Task description: Starting at the line that contains "programmazione comunitaria 2014-2020", please transcribe every line through the end of the entries, exactly and with no pictures.

[Extracted page text data]
+ + + +

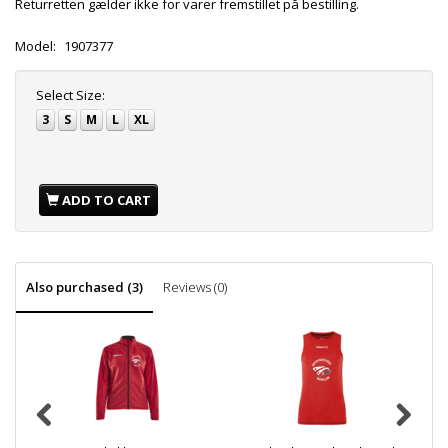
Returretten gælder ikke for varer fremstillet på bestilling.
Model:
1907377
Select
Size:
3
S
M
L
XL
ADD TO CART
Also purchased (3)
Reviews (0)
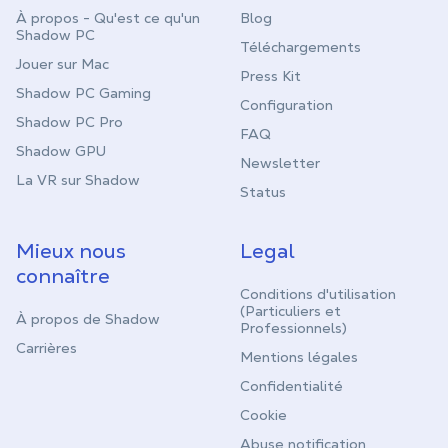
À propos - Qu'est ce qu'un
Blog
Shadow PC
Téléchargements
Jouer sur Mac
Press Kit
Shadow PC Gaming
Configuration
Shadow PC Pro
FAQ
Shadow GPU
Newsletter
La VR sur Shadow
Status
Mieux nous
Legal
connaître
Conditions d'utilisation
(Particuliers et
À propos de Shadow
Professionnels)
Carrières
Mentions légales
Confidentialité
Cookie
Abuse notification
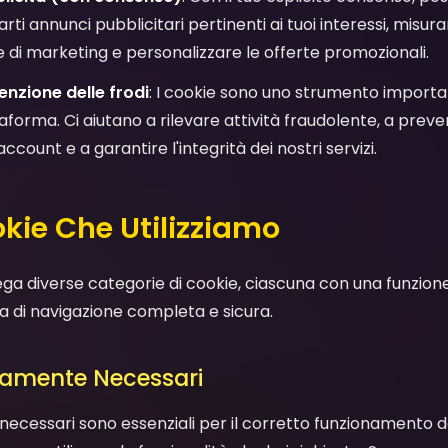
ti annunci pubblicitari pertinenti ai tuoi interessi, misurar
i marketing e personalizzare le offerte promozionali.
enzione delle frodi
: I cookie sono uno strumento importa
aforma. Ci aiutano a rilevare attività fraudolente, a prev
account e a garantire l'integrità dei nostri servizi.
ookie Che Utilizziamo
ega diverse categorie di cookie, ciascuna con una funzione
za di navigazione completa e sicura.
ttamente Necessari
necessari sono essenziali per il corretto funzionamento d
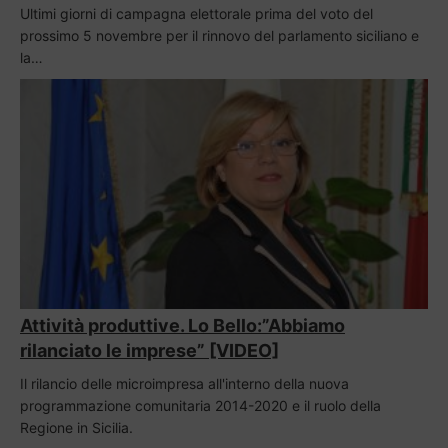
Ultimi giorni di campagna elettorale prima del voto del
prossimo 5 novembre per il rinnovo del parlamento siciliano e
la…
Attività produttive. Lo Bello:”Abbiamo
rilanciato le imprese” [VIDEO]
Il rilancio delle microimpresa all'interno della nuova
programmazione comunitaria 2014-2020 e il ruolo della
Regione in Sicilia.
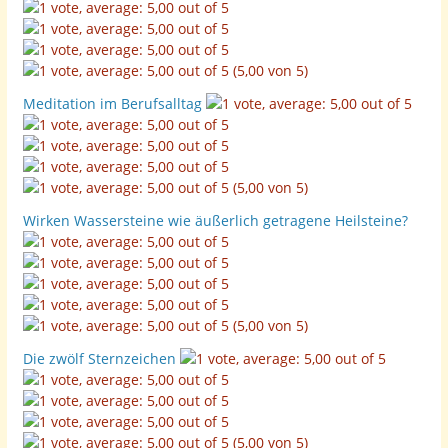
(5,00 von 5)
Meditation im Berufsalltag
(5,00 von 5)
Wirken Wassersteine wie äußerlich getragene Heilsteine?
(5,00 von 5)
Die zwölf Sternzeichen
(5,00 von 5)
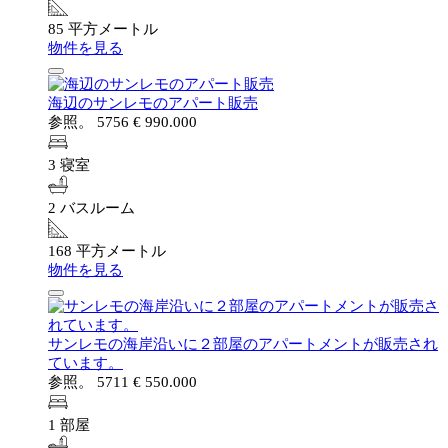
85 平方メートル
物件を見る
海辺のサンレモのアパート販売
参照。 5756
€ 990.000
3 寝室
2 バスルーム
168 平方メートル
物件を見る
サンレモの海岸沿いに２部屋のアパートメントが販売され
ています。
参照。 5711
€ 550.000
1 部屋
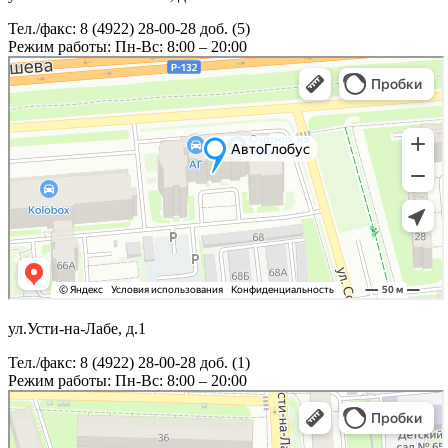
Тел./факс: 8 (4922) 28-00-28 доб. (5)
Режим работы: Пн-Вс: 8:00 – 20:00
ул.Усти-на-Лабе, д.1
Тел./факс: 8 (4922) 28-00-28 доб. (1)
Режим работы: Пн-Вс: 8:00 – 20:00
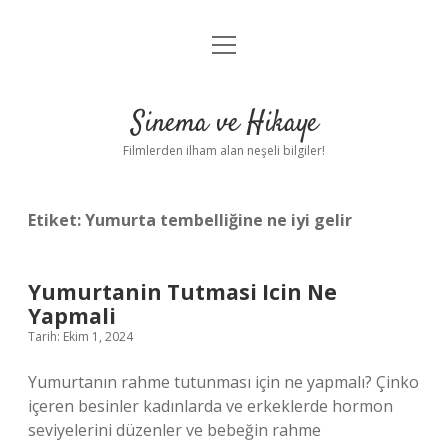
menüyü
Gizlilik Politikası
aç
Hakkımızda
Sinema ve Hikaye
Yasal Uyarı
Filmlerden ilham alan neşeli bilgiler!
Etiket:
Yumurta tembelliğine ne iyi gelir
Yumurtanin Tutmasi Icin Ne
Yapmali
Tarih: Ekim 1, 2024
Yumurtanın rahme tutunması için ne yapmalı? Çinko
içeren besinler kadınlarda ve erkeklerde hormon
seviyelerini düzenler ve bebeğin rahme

+ + + +

Result of this exercise:
programmazione comunitaria 2014-2020 e il ruolo della
Regione in Sicilia.
(5,00 von 5)
Meditation im Berufsalltag
(5,00 von 5)
Wirken Wassersteine wie äußerlich getragene Heilsteine?
(5,00 von 5)
Die zwölf Sternzeichen
(5,00 von 5)
85 平方メートル
物件を見る
海辺のサンレモのアパート販売
参照。 5756
€ 990.000
3 寝室
2 バスルーム
168 平方メートル
物件を見る
サンレモの海岸沿いに２部屋のアパートメントが販売され
ています。
参照。 5711
€ 550.000
1 部屋
Тел./факс: 8 (4922) 28-00-28 доб. (5)
Режим работы: Пн-Вс: 8:00 – 20:00
ул.Усти-на-Лабе, д.1
Тел./факс: 8 (4922) 28-00-28 доб. (1)
Режим работы: Пн-Вс: 8:00 – 20:00
menüyü
Gizlilik Politikası
aç
Hakkımızda
Sinema ve Hikaye
Yasal Uyarı
Filmlerden ilham alan neşeli bilgiler!
Etiket:
Yumurta tembelliğine ne iyi gelir
Yumurtanin Tutmasi Icin Ne
Yapmali
Tarih: Ekim 1, 2024
Yumurtanın rahme tutunması için ne yapmalı? Çinko
içeren besinler kadınlarda ve erkeklerde hormon
seviyelerini düzenler ve bebeğin rahme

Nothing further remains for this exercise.